Periodista, ensayista, novelista, la pluma y la inteligencia convivieron siempre de manera armónica y natural en ella; incansable en su hacer epistolar y en su producción articulista; una mujer, en suma, de esas hechas a sí misma... pero de hace casi siglo y medio.
Tuvo, y no fue la única ocasión en que mojó su pluma a favor de la fiesta nacional, la ocasión de responder a un escrito que desde Estados Unidos de América le enviaron criticando a España so pretexto de las fiestas de toros y su supuesta barbarie. El artículo con que responde aporta un buen número de puntos de enorme interés, especialmente si lo situamos en la España de su momento, precisamente antes del desastre del 98, motivado, en gran parte, casi en exclusiva, por la intervención americana en los asuntos nacionales de ultramar.
En primer lugar, por ser de autoría femenina, cuando en nuestro país se tenía por "rara avis" a cualquier mujer que proclamara sus ideas en público, especialmente si tenían que ver con la política o el orden social. Pues recordemos, para una buena sección de incultivados radicales, que en la España de esos años son muchas las mujeres que, como la Pardo Bazán, intervenían en la vida pública a pesar de no haber logrado aun emanciparse socialmente del varón. Una mujer, además, escribiendo a favor de la fiesta, realzando la presencia femenina en la fiesta... ¡eso seguro que levantará ampollas en más de un radical antitaurino!, lanzando por tierra su tópico de que la fiesta es machista. La gran presencia femenina como publico, como afición, pero también como protagonista, ha sido, en muy buena medida, ignorada hoy y lo ha sido siempre.

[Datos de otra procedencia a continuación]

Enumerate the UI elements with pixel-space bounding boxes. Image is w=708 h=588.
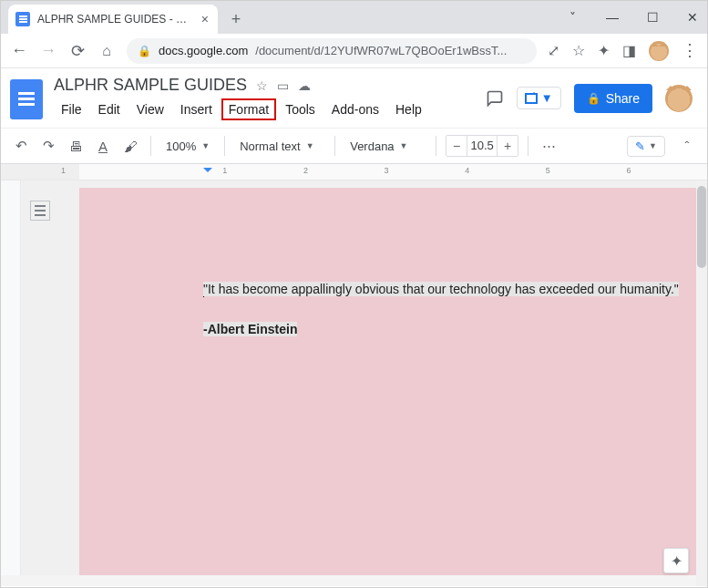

Como bien recuerda la noble coruñesa, lo de matar indios Sioux era baladí; lo importante era atacar a España por la lidia de reses bravas... Unos Estados Unidos, a los que hoy nos rendimos con humillante delectación en lo cultural y en lo económico, que no dudaron en comenzar dos años más tarde una guerra contra la propia España, con afanes imperialistas, como antes habían hecho contra Méjico (cuyos territorios legítimos casi ocupaban dos tercios de la actual extensión de los USA), so pena de no sé qué agravios a los naturales cubanos y la vileza moral (más para ellos mismos y su propia historia) del auto-hundimiento del crucero acorazado Maine.
Siendo norteamericana la autora del panfleto anti-español, quizá, además, convendría recordar las pulsiones racistas que imperaban en aquellos momentos en una muy buena parte de la sociedad norteamericana, especialmente contra negros e indios, pero también contra inmigrantes de determinadas procedencias (chinos o italianos, por ejemplo...), de ahí que resulte muy convincente la tesis de la Pardo Bazán a favor de la fiesta. En efecto, efectiva y saludablemente, el espectáculo taurino da salida al anhelo "de lucha" en el pueblo mediante la lidia frente a un animal (no frente a otro ser humano), siempre supervisado y controlado por el poder político, que mitiga esa realidad social tan grave como la lucha entre seres humanos por cuestiones racistas. La fiesta ha sido, y sigue siendo, una válvula de escape de posibles tensiones, propiciada en sociedades como la nuestra mucho más tolerantes y abiertas que las anglosajonas, y que en Norteamérica derivaron en el exterminio casi absoluto de los indígenas, la segregación racial de negros (casi hasta nuestros días) o la exclusión de determinadas poblaciones inmigrantes (como los católicos, sin ir más lejos, aunque éstos ya se encuentren plenamente integrados en el sistema). Basta con mirar los informativos de hace tan sólo una semana en todo el mundo sobre los sucesos de Dallas...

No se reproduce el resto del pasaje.